Each entry below must be repeated exactly. Leave the pictures out of it.

▽

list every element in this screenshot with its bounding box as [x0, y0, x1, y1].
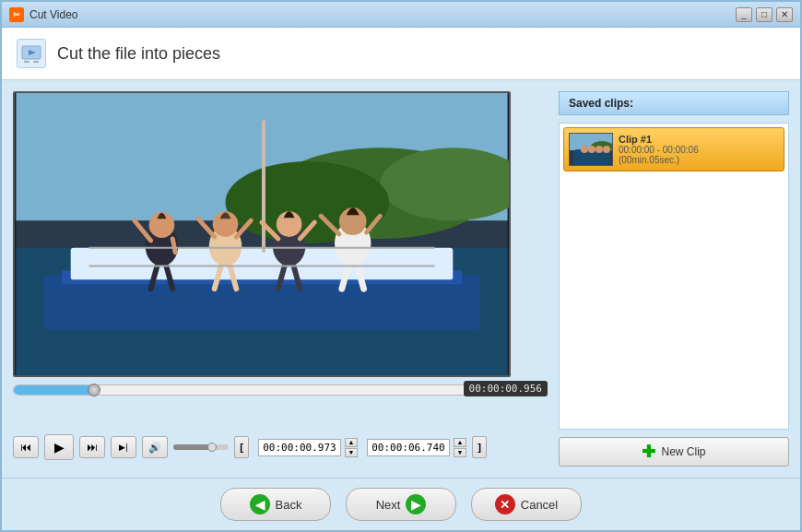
end-time-group: ▲ ▼ — [367, 438, 466, 457]
page-title: Cut the file into pieces — [57, 44, 220, 64]
page-header: Cut the file into pieces — [2, 28, 800, 80]
volume-fill — [173, 444, 212, 450]
clip-item[interactable]: Clip #1 00:00:00 - 00:00:06 (00min.05sec… — [563, 127, 784, 171]
start-time-up[interactable]: ▲ — [345, 438, 358, 447]
svg-rect-13 — [262, 121, 265, 253]
start-time-spinners: ▲ ▼ — [345, 438, 358, 457]
back-icon: ◀ — [250, 494, 270, 514]
end-time-down[interactable]: ▼ — [454, 448, 466, 457]
end-time-up[interactable]: ▲ — [454, 438, 466, 447]
saved-clips-header: Saved clips: — [559, 91, 789, 115]
video-preview — [13, 91, 511, 377]
cancel-label: Cancel — [521, 498, 558, 512]
end-time-input[interactable] — [367, 439, 450, 456]
timeline-wrapper: 00:00:00.956 — [13, 384, 548, 401]
plus-icon: ✚ — [642, 443, 655, 460]
maximize-button[interactable]: □ — [756, 7, 773, 22]
volume-slider[interactable] — [173, 444, 229, 450]
current-time-display: 00:00:00.956 — [464, 381, 548, 396]
svg-rect-2 — [24, 61, 29, 63]
new-clip-button[interactable]: ✚ New Clip — [559, 437, 789, 467]
cancel-button[interactable]: ✕ Cancel — [471, 488, 582, 521]
end-time-spinners: ▲ ▼ — [454, 438, 466, 457]
controls-row: ⏮ ▶ ⏭ ▶| 🔊 [ ▲ ▼ — [13, 434, 548, 460]
right-panel: Saved clips: — [559, 91, 789, 467]
clip-duration: (00min.05sec.) — [619, 155, 699, 165]
app-icon: ✂ — [9, 7, 24, 22]
close-button[interactable]: ✕ — [776, 7, 793, 22]
volume-button[interactable]: 🔊 — [142, 436, 168, 458]
progress-fill — [14, 385, 94, 395]
svg-point-47 — [596, 146, 603, 153]
clips-list: Clip #1 00:00:00 - 00:00:06 (00min.05sec… — [559, 123, 789, 430]
minimize-button[interactable]: _ — [736, 7, 752, 22]
cancel-icon: ✕ — [495, 494, 515, 514]
skip-to-start-button[interactable]: ⏮ — [13, 436, 39, 458]
clip-thumbnail — [569, 133, 613, 166]
next-button[interactable]: Next ▶ — [346, 488, 456, 521]
start-time-input[interactable] — [258, 439, 341, 456]
window-title: Cut Video — [29, 8, 736, 21]
next-icon: ▶ — [406, 494, 426, 514]
volume-thumb — [207, 443, 217, 452]
svg-rect-3 — [33, 61, 39, 63]
next-label: Next — [376, 498, 401, 512]
svg-point-46 — [588, 146, 596, 153]
start-time-down[interactable]: ▼ — [345, 448, 358, 457]
clip-info: Clip #1 00:00:00 - 00:00:06 (00min.05sec… — [619, 134, 699, 165]
back-button[interactable]: ◀ Back — [220, 488, 331, 521]
skip-to-end-button[interactable]: ⏭ — [79, 436, 105, 458]
svg-point-48 — [603, 146, 610, 153]
left-panel: 00:00:00.956 ⏮ ▶ ⏭ ▶| 🔊 [ ▲ — [13, 91, 548, 467]
play-button[interactable]: ▶ — [44, 434, 74, 460]
start-time-group: ▲ ▼ — [258, 438, 358, 457]
new-clip-label: New Clip — [661, 445, 705, 458]
svg-point-45 — [581, 146, 588, 153]
clip-time-range: 00:00:00 - 00:00:06 — [619, 145, 699, 155]
progress-thumb[interactable] — [88, 384, 100, 396]
content-area: 00:00:00.956 ⏮ ▶ ⏭ ▶| 🔊 [ ▲ — [2, 80, 800, 478]
step-forward-button[interactable]: ▶| — [111, 436, 136, 458]
bracket-start-button[interactable]: [ — [234, 436, 249, 458]
bracket-end-button[interactable]: ] — [472, 436, 487, 458]
svg-line-17 — [172, 239, 175, 253]
main-window: ✂ Cut Video _ □ ✕ Cut the file into piec… — [0, 0, 802, 532]
window-controls: _ □ ✕ — [736, 7, 793, 22]
footer: ◀ Back Next ▶ ✕ Cancel — [2, 478, 800, 530]
clip-name: Clip #1 — [619, 134, 699, 145]
svg-rect-12 — [71, 248, 454, 280]
header-icon — [17, 39, 46, 68]
back-label: Back — [276, 498, 302, 512]
title-bar: ✂ Cut Video _ □ ✕ — [2, 2, 800, 28]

△

• **Task solution**:
list every element in this screenshot with its bounding box as [x0, y0, x1, y1].
end-time-group: ▲ ▼ — [367, 438, 466, 457]
page-title: Cut the file into pieces — [57, 44, 220, 64]
page-header: Cut the file into pieces — [2, 28, 800, 80]
volume-fill — [173, 444, 212, 450]
clip-item[interactable]: Clip #1 00:00:00 - 00:00:06 (00min.05sec… — [563, 127, 784, 171]
start-time-up[interactable]: ▲ — [345, 438, 358, 447]
svg-rect-13 — [262, 121, 265, 253]
start-time-spinners: ▲ ▼ — [345, 438, 358, 457]
back-icon: ◀ — [250, 494, 270, 514]
end-time-down[interactable]: ▼ — [454, 448, 466, 457]
end-time-up[interactable]: ▲ — [454, 438, 466, 447]
saved-clips-header: Saved clips: — [559, 91, 789, 115]
video-preview — [13, 91, 511, 377]
cancel-label: Cancel — [521, 498, 558, 512]
end-time-input[interactable] — [367, 439, 450, 456]
timeline-wrapper: 00:00:00.956 — [13, 384, 548, 401]
plus-icon: ✚ — [642, 443, 655, 460]
maximize-button[interactable]: □ — [756, 7, 773, 22]
volume-slider[interactable] — [173, 444, 229, 450]
current-time-display: 00:00:00.956 — [464, 381, 548, 396]
svg-rect-2 — [24, 61, 29, 63]
new-clip-button[interactable]: ✚ New Clip — [559, 437, 789, 467]
cancel-button[interactable]: ✕ Cancel — [471, 488, 582, 521]
end-time-spinners: ▲ ▼ — [454, 438, 466, 457]
controls-row: ⏮ ▶ ⏭ ▶| 🔊 [ ▲ ▼ — [13, 434, 548, 460]
right-panel: Saved clips: — [559, 91, 789, 467]
clip-duration: (00min.05sec.) — [619, 155, 699, 165]
app-icon: ✂ — [9, 7, 24, 22]
close-button[interactable]: ✕ — [776, 7, 793, 22]
volume-button[interactable]: 🔊 — [142, 436, 168, 458]
progress-fill — [14, 385, 94, 395]
svg-point-47 — [596, 146, 603, 153]
clips-list: Clip #1 00:00:00 - 00:00:06 (00min.05sec… — [559, 123, 789, 430]
minimize-button[interactable]: _ — [736, 7, 752, 22]
cancel-icon: ✕ — [495, 494, 515, 514]
skip-to-start-button[interactable]: ⏮ — [13, 436, 39, 458]
clip-thumbnail — [569, 133, 613, 166]
next-button[interactable]: Next ▶ — [346, 488, 456, 521]
start-time-input[interactable] — [258, 439, 341, 456]
window-title: Cut Video — [29, 8, 736, 21]
next-icon: ▶ — [406, 494, 426, 514]
volume-thumb — [207, 443, 217, 452]
svg-rect-3 — [33, 61, 39, 63]
next-label: Next — [376, 498, 401, 512]
svg-point-46 — [588, 146, 596, 153]
start-time-down[interactable]: ▼ — [345, 448, 358, 457]
clip-info: Clip #1 00:00:00 - 00:00:06 (00min.05sec… — [619, 134, 699, 165]
back-button[interactable]: ◀ Back — [220, 488, 331, 521]
skip-to-end-button[interactable]: ⏭ — [79, 436, 105, 458]
svg-point-48 — [603, 146, 610, 153]
left-panel: 00:00:00.956 ⏮ ▶ ⏭ ▶| 🔊 [ ▲ — [13, 91, 548, 467]
play-button[interactable]: ▶ — [44, 434, 74, 460]
start-time-group: ▲ ▼ — [258, 438, 358, 457]
new-clip-label: New Clip — [661, 445, 705, 458]
svg-point-45 — [581, 146, 588, 153]
clip-time-range: 00:00:00 - 00:00:06 — [619, 145, 699, 155]
progress-thumb[interactable] — [88, 384, 100, 396]
content-area: 00:00:00.956 ⏮ ▶ ⏭ ▶| 🔊 [ ▲ — [2, 80, 800, 478]
step-forward-button[interactable]: ▶| — [111, 436, 136, 458]
bracket-start-button[interactable]: [ — [234, 436, 249, 458]
bracket-end-button[interactable]: ] — [472, 436, 487, 458]
svg-line-17 — [172, 239, 175, 253]
main-window: ✂ Cut Video _ □ ✕ Cut the file into piec… — [0, 0, 802, 532]
window-controls: _ □ ✕ — [736, 7, 793, 22]
footer: ◀ Back Next ▶ ✕ Cancel — [2, 478, 800, 530]
clip-name: Clip #1 — [619, 134, 699, 145]
svg-rect-12 — [71, 248, 454, 280]
header-icon — [17, 39, 46, 68]
back-label: Back — [276, 498, 302, 512]
title-bar: ✂ Cut Video _ □ ✕ — [2, 2, 800, 28]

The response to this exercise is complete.